> [Task objective]: Go to the line with "ialakítása előtt ellenőrizd" in the records below, then output it and each following line exactly, up to and including the line with "en op computer­beeld­schermen niet volledig". Skip pictures and add nothing.

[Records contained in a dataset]
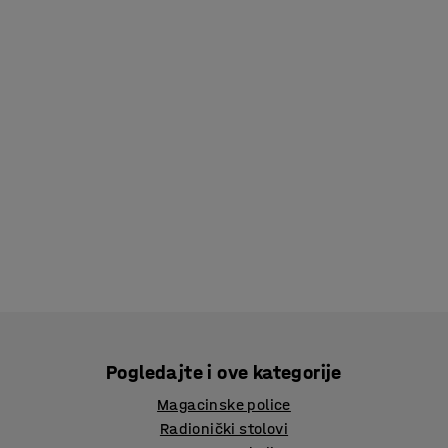
Pogledajte i ove kategorije
Magacinske police
Radionički stolovi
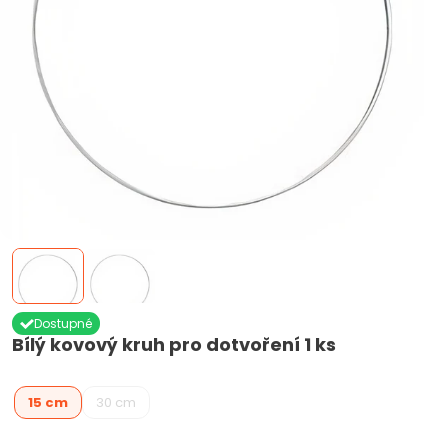
Dostupné
Bílý kovový kruh pro dotvoření 1 ks
15 cm
30 cm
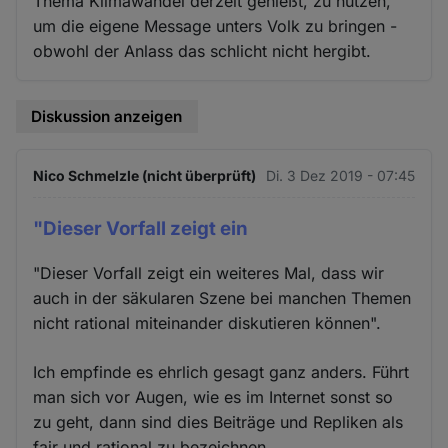
Thema Klimawandel derzeit genießt, zu nutzen,
um die eigene Message unters Volk zu bringen -
obwohl der Anlass das schlicht nicht hergibt.
Diskussion anzeigen
Nico Schmelzle (nicht überprüft)
Di. 3 Dez 2019 - 07:45
"Dieser Vorfall zeigt ein
"Dieser Vorfall zeigt ein weiteres Mal, dass wir
auch in der säkularen Szene bei manchen Themen
nicht rational miteinander diskutieren können".
Ich empfinde es ehrlich gesagt ganz anders. Führt
man sich vor Augen, wie es im Internet sonst so
zu geht, dann sind dies Beiträge und Repliken als
fair und rational zu bezeichnen.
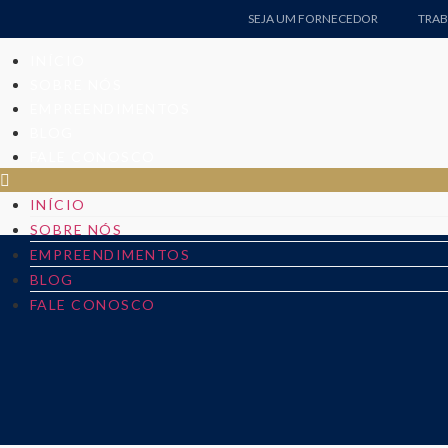
SEJA UM FORNECEDOR
TRA
INÍCIO
SOBRE NÓS
EMPREENDIMENTOS
BLOG
FALE CONOSCO
INÍCIO
SOBRE NÓS
EMPREENDIMENTOS
BLOG
FALE CONOSCO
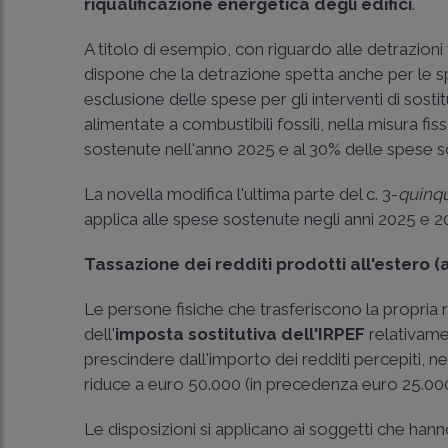
riqualificazione energetica degli edifici
.
A titolo di esempio, con riguardo alle detrazioni f
dispone che la detrazione spetta anche per le 
esclusione delle spese per gli interventi di sosti
alimentate a combustibili fossili, nella misura fis
sostenute nell'anno 2025 e al 30% delle spese s
La novella modifica l'ultima parte del c. 3-
quinq
applica alle spese sostenute negli anni 2025 e 2
Tassazione dei redditi prodotti all'estero (a
Le persone fisiche che trasferiscono la propria
dell'
imposta sostitutiva dell'IRPEF
relativamen
prescindere dall'importo dei redditi percepiti, n
riduce a euro 50.000 (in precedenza euro 25.000
Le disposizioni si applicano ai soggetti che hanno 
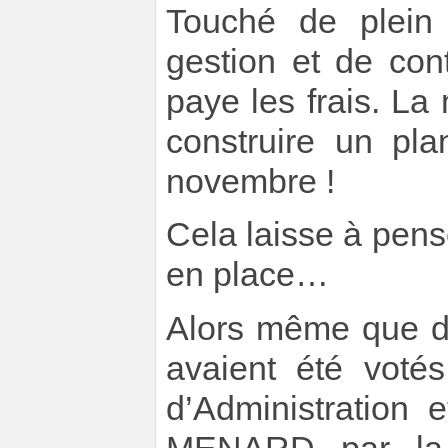
Touché de plein 
gestion et de con
paye les frais. La 
construire un pl
novembre !
Cela laisse à pense
en place…
Alors même que de
avaient été voté
d’Administration 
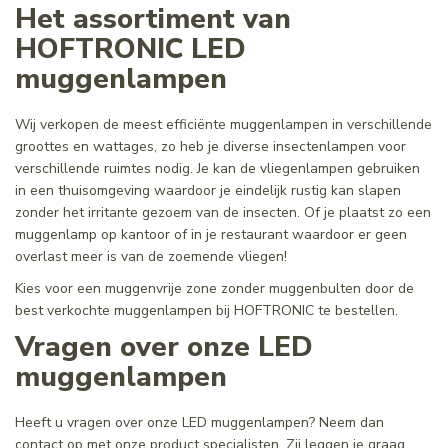
Het assortiment van
HOFTRONIC LED
muggenlampen
Wij verkopen de meest efficiënte muggenlampen in verschillende
groottes en wattages, zo heb je diverse insectenlampen voor
verschillende ruimtes nodig. Je kan de vliegenlampen gebruiken
in een thuisomgeving waardoor je eindelijk rustig kan slapen
zonder het irritante gezoem van de insecten. Of je plaatst zo een
muggenlamp op kantoor of in je restaurant waardoor er geen
overlast meer is van de zoemende vliegen!
Kies voor een muggenvrije zone zonder muggenbulten door de
best verkochte muggenlampen bij HOFTRONIC te bestellen.
Vragen over onze LED
muggenlampen
Heeft u vragen over onze LED muggenlampen? Neem dan
contact op met onze product specialisten. Zij leggen je graag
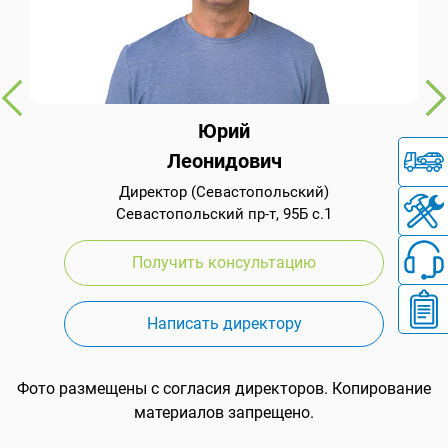
Юрий
Леонидович
Директор (Севастопольский)
Севастопольский пр-т, 95Б с.1
Получить консультацию
Написать директору
Фото размещены с согласия директоров. Копирование
материалов запрещено.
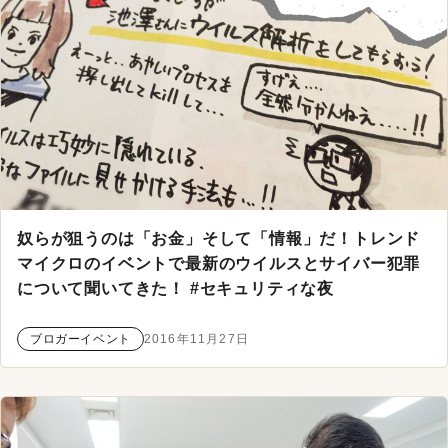
奴らが狙うのは「お金」そして「情報」だ！トレンド
マイクロのイベントで最新のウイルスとサイバー犯罪
について聞いてきた！ #セキュリティな夜
ブロガーイベント
2016年11月27日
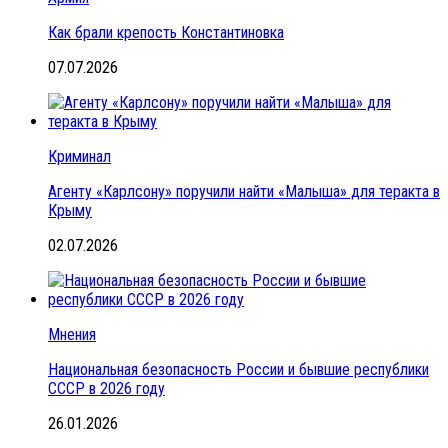
Как брали крепость Константиновка
07.07.2026
Криминал
Агенту «Карлсону» поручили найти «Малыша» для теракта в
Крыму
02.07.2026
Мнения
Национальная безопасность России и бывшие республики
СССР в 2026 году
26.01.2026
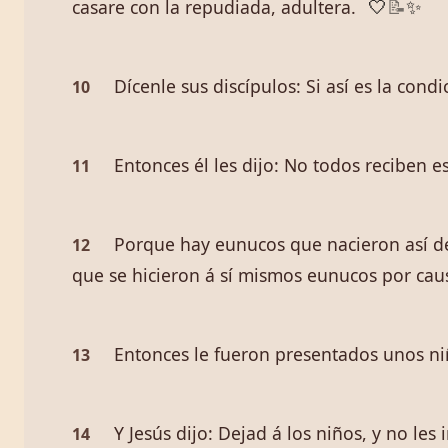
casare con la repudiada, adultera.
🤍
📝
✨
Dícenle sus discípulos: Si así es la con
10
Entonces él les dijo: No todos reciben e
11
Porque hay eunucos que nacieron así de
12
que se hicieron á sí mismos eunucos por causa
Entonces le fueron presentados unos niño
13
Y Jesús dijo: Dejad á los niños, y no les 
14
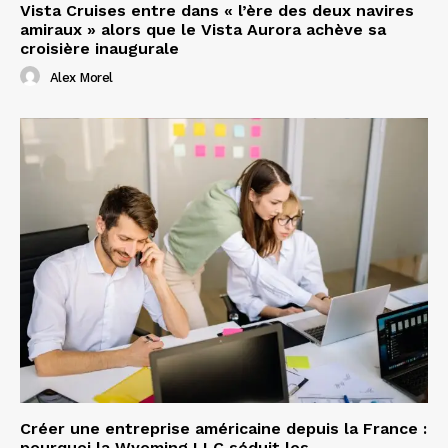
Vista Cruises entre dans « l’ère des deux navires
amiraux » alors que le Vista Aurora achève sa
croisière inaugurale
Alex Morel
Créer une entreprise américaine depuis la France :
pourquoi la Wyoming LLC séduit les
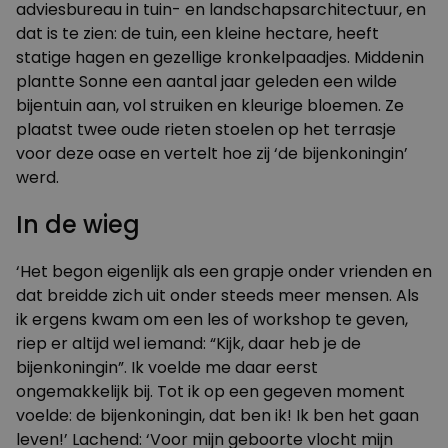
adviesbureau in tuin- en landschapsarchitectuur, en
dat is te zien: de tuin, een kleine hectare, heeft
statige hagen en gezellige kronkelpaadjes. Middenin
plantte Sonne een aantal jaar geleden een wilde
bijentuin aan, vol struiken en kleurige bloemen. Ze
plaatst twee oude rieten stoelen op het terrasje
voor deze oase en vertelt hoe zij ‘de bijenkoningin’
werd.
In de wieg
‘Het begon eigenlijk als een grapje onder vrienden en
dat breidde zich uit onder steeds meer mensen. Als
ik ergens kwam om een les of workshop te geven,
riep er altijd wel iemand: “Kijk, daar heb je de
bijenkoningin”. Ik voelde me daar eerst
ongemakkelijk bij. Tot ik op een gegeven moment
voelde: de bijenkoningin, dat ben ik! Ik ben het gaan
leven!’ Lachend: ‘Voor mijn geboorte vlocht mijn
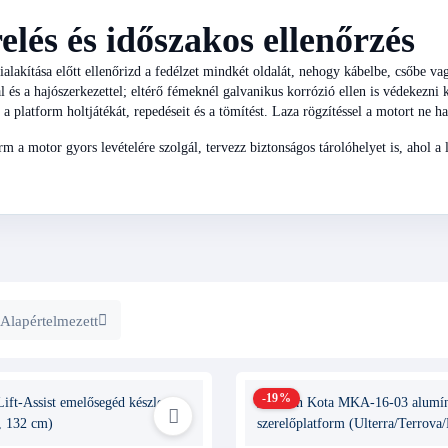
elés és időszakos ellenőrzés
ialakítása előtt ellenőrizd a fedélzet mindkét oldalát, nehogy kábelbe, csőbe 
 és a hajószerkezettel; eltérő fémeknél galvanikus korrózió ellen is védekezni 
, a platform holtjátékát, repedéseit és a tömítést. Laza rögzítéssel a motort ne h
rm a motor gyors levételére szolgál, tervezz biztonságos tárolóhelyet is, ahol a
Alapértelmezett
-19%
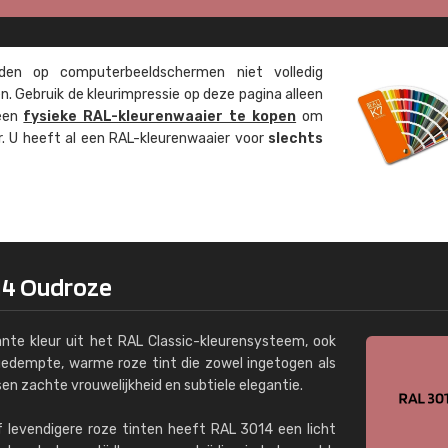
Kambier BV
"Super snelle service en zeer betaal
en op computer­beeld­schermen niet volledig
. Gebruik de kleur­impressie op deze pagina alleen
 een
fysieke RAL-kleuren­waaier te kopen
om
ur. U heeft al een RAL-kleuren­waaier voor
slechts
14 Oudroze
nte kleur uit het RAL Classic-kleurensysteem, ook
 gedempte, warme roze tint die zowel ingetogen als
ssen zachte vrouwelijkheid en subtiele elegantie.
of levendigere roze tinten heeft RAL 3014 een licht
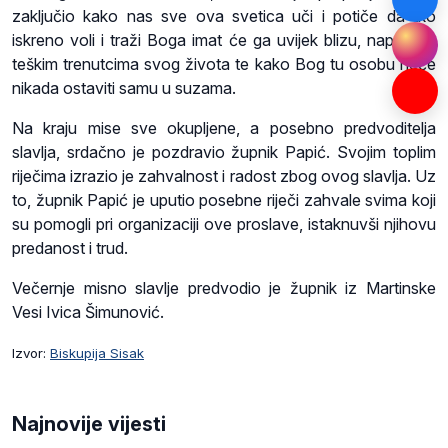
zaključio kako nas sve ova svetica uči i potiče da tko
iskreno voli i traži Boga imat će ga uvijek blizu, napose u
teškim trenutcima svog života te kako Bog tu osobu neće
nikada ostaviti samu u suzama.
Na kraju mise sve okupljene, a posebno predvoditelja
slavlja, srdačno je pozdravio župnik Papić. Svojim toplim
riječima izrazio je zahvalnost i radost zbog ovog slavlja. Uz
to, župnik Papić je uputio posebne riječi zahvale svima koji
su pomogli pri organizaciji ove proslave, istaknuvši njihovu
predanost i trud.
Večernje misno slavlje predvodio je župnik iz Martinske
Vesi Ivica Šimunović.
Izvor:
Biskupija Sisak
Najnovije vijesti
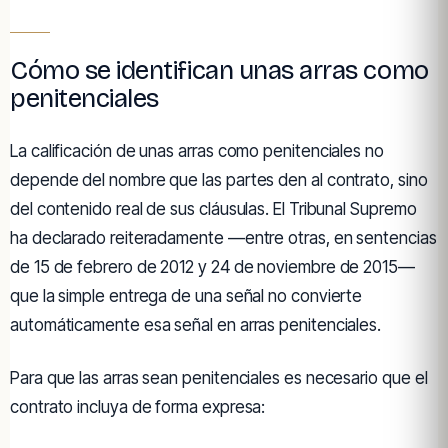
Cómo se identifican unas arras como
penitenciales
La calificación de unas arras como penitenciales no
depende del nombre que las partes den al contrato, sino
del contenido real de sus cláusulas. El Tribunal Supremo
ha declarado reiteradamente —entre otras, en sentencias
de 15 de febrero de 2012 y 24 de noviembre de 2015—
que la simple entrega de una señal no convierte
automáticamente esa señal en arras penitenciales.
Para que las arras sean penitenciales es necesario que el
contrato incluya de forma expresa:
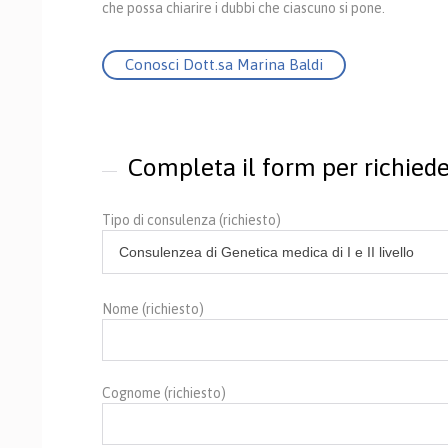
che possa chiarire i dubbi che ciascuno si pone.
Conosci Dott.sa Marina Baldi
Completa il form per richied
Tipo di consulenza (richiesto)
Nome (richiesto)
Cognome (richiesto)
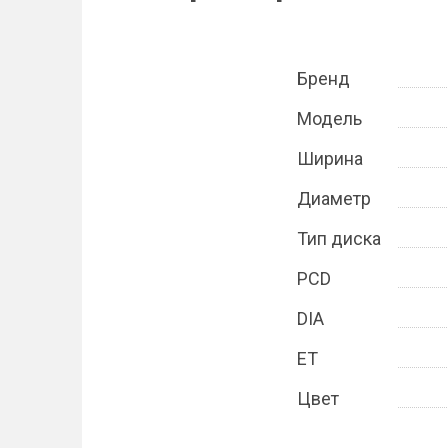
Бренд
Модель
Ширина
Диаметр
Тип диска
PCD
DIA
ET
Цвет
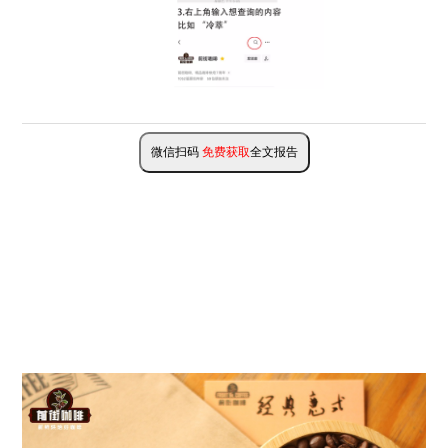
微信扫码
免费获取
全文报告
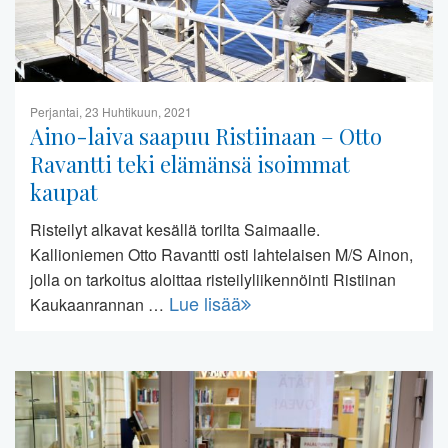
Perjantai, 23 Huhtikuun, 2021
Aino-laiva saapuu Ristiinaan – Otto
Ravantti teki elämänsä isoimmat
kaupat
Risteilyt alkavat kesällä torilta Saimaalle.
Kallioniemen Otto Ravantti osti lahtelaisen M/S Ainon,
jolla on tarkoitus aloittaa risteilyliikennöinti Ristiinan
Lue lisää
Kaukaanrannan …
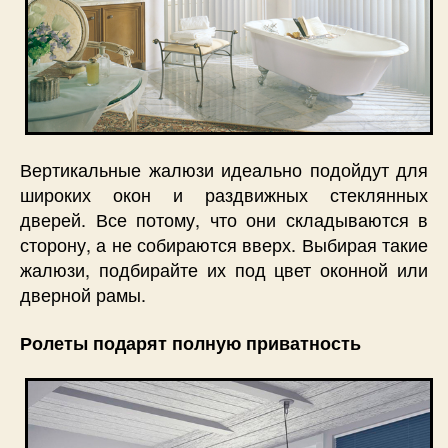
Вертикальные жалюзи идеально подойдут для
широких окон и раздвижных стеклянных
дверей. Все потому, что они складываются в
сторону, а не собираются вверх. Выбирая такие
жалюзи, подбирайте их под цвет оконной или
дверной рамы.
Ролеты подарят полную приватность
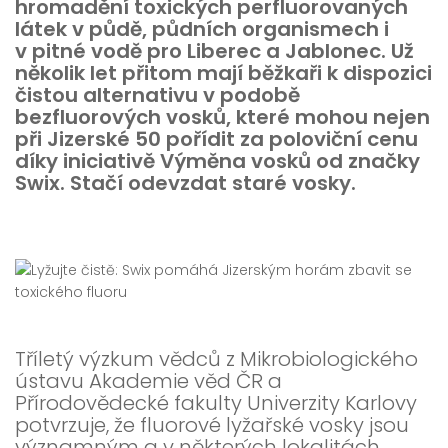
hromadění toxických perfluorovaných
látek v půdě, půdních organismech i
v pitné vodě pro Liberec a Jablonec. Už
několik let přitom mají běžkaři k dispozici
čistou alternativu v podobě
bezfluorových vosků, které mohou nejen
při Jizerské 50 pořídit za poloviční cenu
díky iniciativě Výměna vosků od značky
Swix. Stačí odevzdat staré vosky.
Tříletý výzkum vědců z Mikrobiologického
ústavu Akademie věd ČR a
Přírodovědecké fakulty Univerzity Karlovy
potvrzuje, že fluorové lyžařské vosky jsou
významným a v některých lokalitách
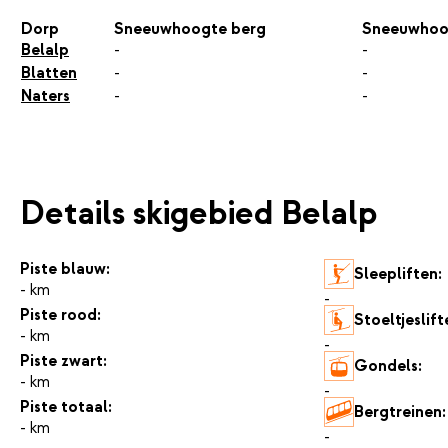
Dorp
Sneeuwhoogte berg
Sneeuwhoo
Belalp
-
-
Blatten
-
-
Naters
-
-
Details skigebied Belalp
Piste blauw:
Sleepliften:
- km
-
Piste rood:
Stoeltjeslift
- km
-
Piste zwart:
Gondels:
- km
-
Piste totaal:
Bergtreinen:
- km
-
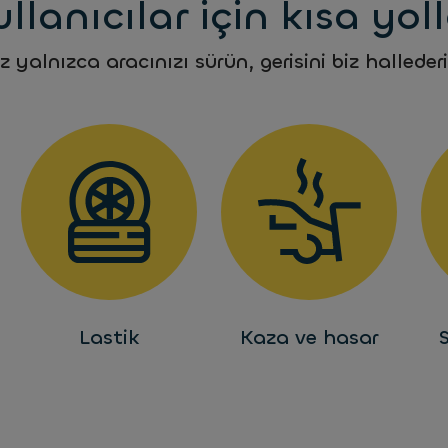
llanıcılar için kısa yol
iz yalnızca aracınızı sürün, gerisini biz hallederi
Lastik
Kaza ve hasar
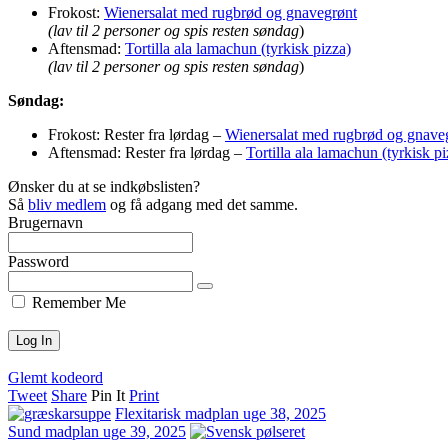
Frokost:
Wienersalat med rugbrød og gnavegrønt
(lav til 2 personer og spis resten søndag
)
Aftensmad:
Tortilla ala lamachun (tyrkisk pizza)
(lav til 2 personer og spis resten søndag
)
Søndag:
Frokost: Rester fra lørdag –
Wienersalat med rugbrød og gnave
Aftensmad: Rester fra lørdag –
Tortilla ala lamachun (tyrkisk pi
Ønsker du at se indkøbslisten?
Så
bliv medlem
og få adgang med det samme.
Brugernavn
Password
Remember Me
Glemt kodeord
Tweet
Share
Pin It
Print
Flexitarisk madplan uge 38, 2025
Sund madplan uge 39, 2025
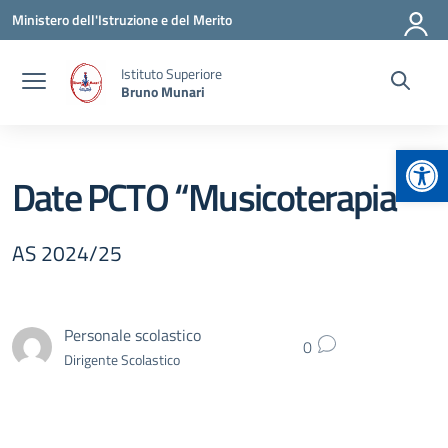
Vai ai contenuti
Vai al menu di navigazione
Vai al footer
Ministero dell'Istruzione e del Merito
Istituto Superiore
Bruno Munari
Apr
Date PCTO “Musicoterapia”
AS 2024/25
Personale scolastico
0
Dirigente Scolastico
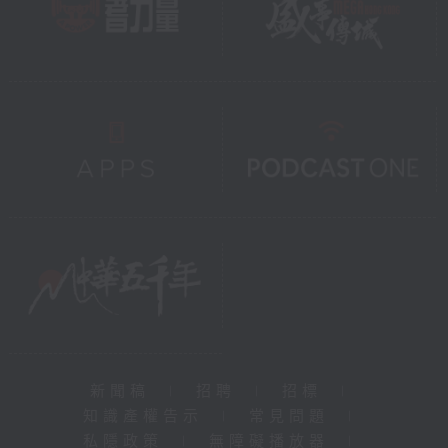
新聞稿
|
招聘
|
招標
|
知識產權告示
|
常見問題
|
私隱政策
|
無障礙播放器
|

> [Exercise result]:
ialakítása előtt ellenőrizd a fedélzet mindkét oldalát, nehogy kábelbe, csőbe 
 és a hajószerkezettel; eltérő fémeknél galvanikus korrózió ellen is védekezni 
, a platform holtjátékát, repedéseit és a tömítést. Laza rögzítéssel a motort ne h
rm a motor gyors levételére szolgál, tervezz biztonságos tárolóhelyet is, ahol a
Alapértelmezett
-19%
Kambier BV
"Super snelle service en zeer betaal
en op computer­beeld­schermen niet volledig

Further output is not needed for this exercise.